Langel adds that "these maps will be powerful tools for decision makers because any drop of water that falls in one of those basins has the potential to flood someone downstream."

Center researchers collaborate with UI colleagues in geography, mathematics, public policy, and law, as well as partners at Iowa State University, the National Weather Service, the National Oceanic and Atmospheric Administration, and communities throughout Iowa. The center also relies on about twenty undergraduate and graduate students, some of whom designed a relatively inexpensive stream-level sensor that uses sonar to measure river levels. Attached to the side of a bridge, the sensor measures the distance from the device to the water surface every fifteen minutes and then transmits the data via cell phone to a central database. The student designed project was funded by the Iowa Department of Natural Resources, which hopes to expand the pilot project into a statewide reporting system.

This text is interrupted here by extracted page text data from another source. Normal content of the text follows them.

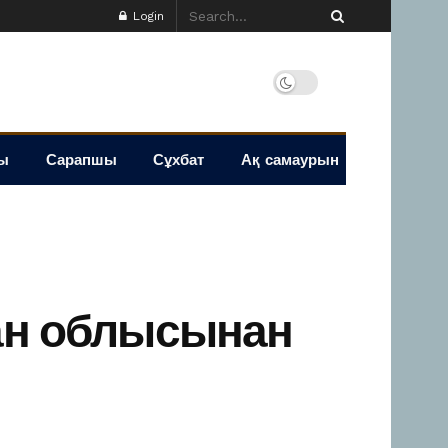
Login
ы
Сарапшы
Сұхбат
Ақ самаурын
тан облысынан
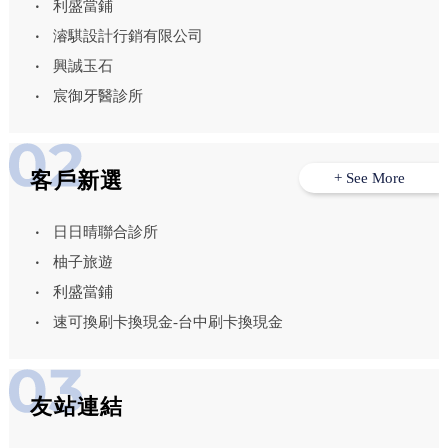
利盛當鋪
濬騏設計行銷有限公司
興誠玉石
宸御牙醫診所
客戶新選
+ See More
日日晴聯合診所
柚子旅遊
利盛當鋪
速可換刷卡換現金-台中刷卡換現金
友站連結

One of the goals of the Iowa Flood Center is to attract new, talented researchers to the University, including those interested in the science and public policy surrounding issues of sustainability. As center researchers work to better understand the behavior of water in river basins, they also seek to better educate the public about flood risk.

The Iowa Flood Center is unique in the world, but floods can happen anywhere, and researchers hope the work they do here will have an impact wherever people are at risk from rising waters.

"The scope of the problem of floods and flooding is very broad," Krajewski says. "With excellent collaborators and the right funding, we will be busy for many years to come."